OM – Susan Sontag e Mario Vargas Llosa elogiaram muito seu Soldados de Salamina. De todos os romances que produziu, esse é também o que você mais gosta?
JC
– Essa é uma pergunta muito difícil. Soldados de Salamina não me parece ruim. Eu deveria odiá-lo, porque todos só falam dele. Mas não o odeio. Continuo me sentindo confortável com ele, não me incomoda. Às vezes um escritor consegue muito sucesso com um livro, todos começam a falar só dele e aí acaba o odiando. É um livro raro, mas tudo o que escrevo é raro. Estou bem feliz com ele.
Um pouco do êxito de Soldados de Salamina foi reabrir a história da Espanha. Lá a história é muito fechada. Em seu êxito brutal e inesperado, o livro contribuiu ao menos para reabri-la. Certamente.

OM – Estive certa vez em uma livraria e uma senhora deixou de comprar um dos livros do sueco Stieg Laarson somente porque a mesma história estava sendo exibida nos cinemas. A transformação de livros em filmes representa um prejuízo para a literatura?
JC
– Um filme é um filme e um livro é um livro. São coisas totalmente distintas. É um erro gigantesco e evidente acreditar que um filme substitui um livro. O filme de Soldados de Salamina, por exemplo, é totalmente diferente do livro. Trata-se de uma interpretação do livro. Cada leitor interpreta a obra de um maneira e o diretor faz o mesmo. Obviamente não pode substituir o livro porque o livro acontece na cabeça de cada pessoa.
Também não penso que seja um prejuízo para a literatura [transformar livros em filmes]. Pode ser inclusive um benefício. Traduzir um livro em imagens é uma leitura e essa leitura pode ser boa ou má.

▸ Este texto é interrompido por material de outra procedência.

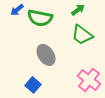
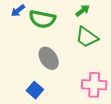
pink cross: (89, 80) -> (94, 85), turned -35

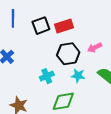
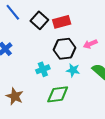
blue line: (13, 18) -> (13, 12), turned -42
black square: (41, 26) -> (39, 20), turned -30

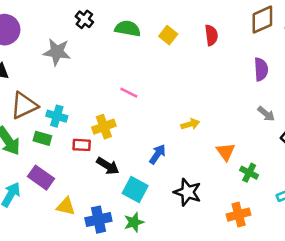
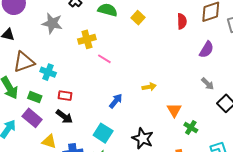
red semicircle: (211, 35) -> (182, 21), moved
purple semicircle: (261, 69) -> (207, 50), turned 30
yellow cross: (104, 127) -> (87, 39), moved
green rectangle: (42, 138) -> (35, 97), moved
blue arrow: (157, 154) -> (116, 101), moved
black arrow: (108, 166) -> (64, 117), moved

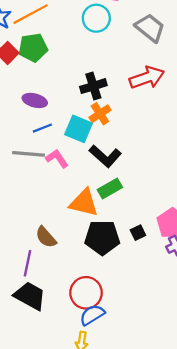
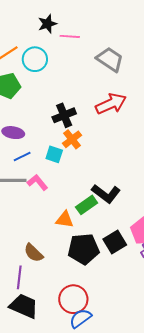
cyan circle: (96, 18) -> (35, 59), moved
cyan square: (78, 129) -> (54, 154), size x0.7
black L-shape: (105, 156) -> (106, 194), moved
orange triangle: (84, 203) -> (65, 220), size x0.7
black square: (138, 233) -> (115, 242), size x1.6

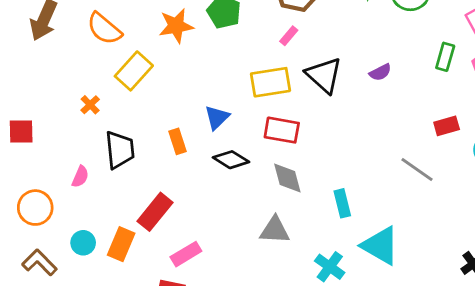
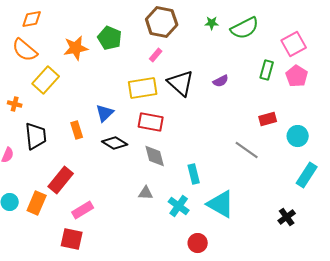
orange cross: (90, 105) -> (15, 104), turned -32
gray triangle: (275, 230) -> (146, 193), size x0.7
cyan cross: (330, 267) -> (179, 206), moved

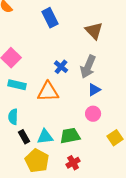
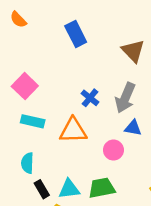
blue triangle: (94, 90) -> (133, 128), turned 40
pink circle: (93, 114) -> (113, 150), moved

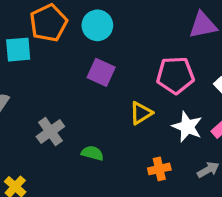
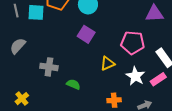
gray cross: (50, 132) -> (49, 67), turned 36

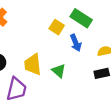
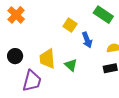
green rectangle: (81, 18) -> (103, 15), moved

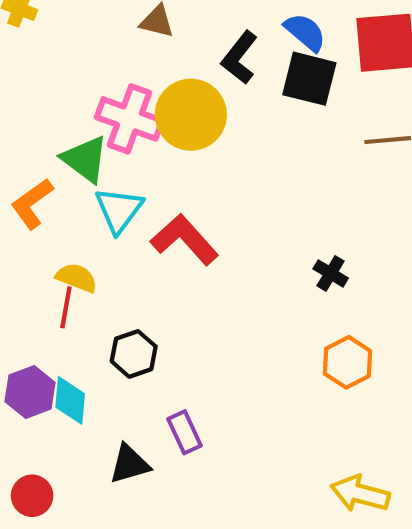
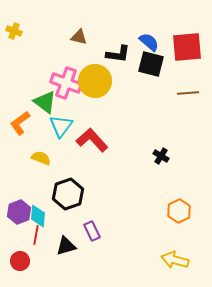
black L-shape: (240, 58) -> (118, 54), turned -120
red line: (66, 307) -> (36, 235), moved
black hexagon: (134, 354) -> (68, 194), size x1.4
orange hexagon: (348, 362) -> (179, 211), moved

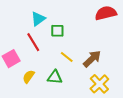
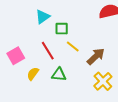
red line: (33, 42) -> (48, 51), moved
yellow line: (67, 57) -> (73, 46), moved

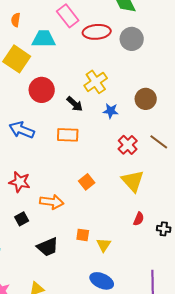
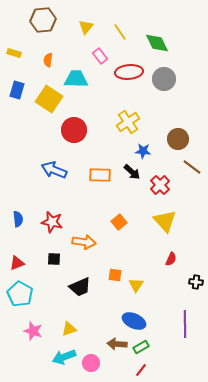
pink rectangle: (68, 16) -> (100, 56), size x0.7
black arrow: (75, 104) -> (132, 172), moved
brown line: (159, 142) -> (192, 167), moved
black square: (22, 219) -> (54, 259), turned 32
black cross: (164, 229) -> (196, 282), moved

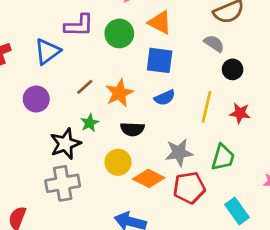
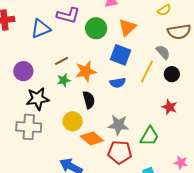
orange triangle: (160, 23) -> (127, 27), turned 36
purple circle: (36, 99) -> (23, 71), moved
yellow line: (207, 107) -> (147, 72), moved
green star: (90, 123) -> (64, 80), moved
black semicircle: (132, 129) -> (89, 100), turned -120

OM – Você menciona várias vezes as narrativas reais em seus livros. Qual a diferença entre narrativa real e jornalismo?
JC
– O momento real é mais uma espécie de crônica do que de jornalismo. Mas Soldados de Salamina não é uma narrativa real. Seu narrador diz que é, mas jamais podemos acreditar no narrador, essa é a primeira regra da literatura.
Ainda que a crônica e o jornalismo persigam a verdade, temos de ter a consciência de que não é possível alcançá-la. Só se pode tentar alcançá-la. Quem pensa que fazendo jornalismo está dizendo a verdade ou é louco, ou é um fanático, ou é um tonto, ou é um canalha, o que é mais provável.

OM – Em seu livro, há uma personagem chamada Aguirre que diz que “escrever em jornais não é escrever”. Você concorda com isso?
JC
– Não. Isso quem disse foi o Javier Cercas do romance. Na realidade eu acredito que pode-se escrever tão bem ou tão mal em jornais quanto em romances. Não acredito que há gêneros literários melhores ou piores. Há, sim, melhores ou piores formas de se usar os gêneros literários. Há opções e capacidades. Boa parte da melhor literatura que já se escreveu em espanhol no século XX é a literatura que está nos jornais. As coisas que digo no livro têm sentido dentro do livro. Não sempre para toda a minha vida.

OM – Há um momento no qual o narrador de Soldados de Salamina diz não saber ao certo diferenciar um bom escritor de um grande escritor. Você consegue estabelecer essa diferença?
JC – Essa é uma boa questão. Sei apenas que há poucos grandes escritores no mundo. Cervantes, Kafka, Proust, Conrad são grandes escritores. Borges, como estávamos falando. Gosto muito de Hemingway.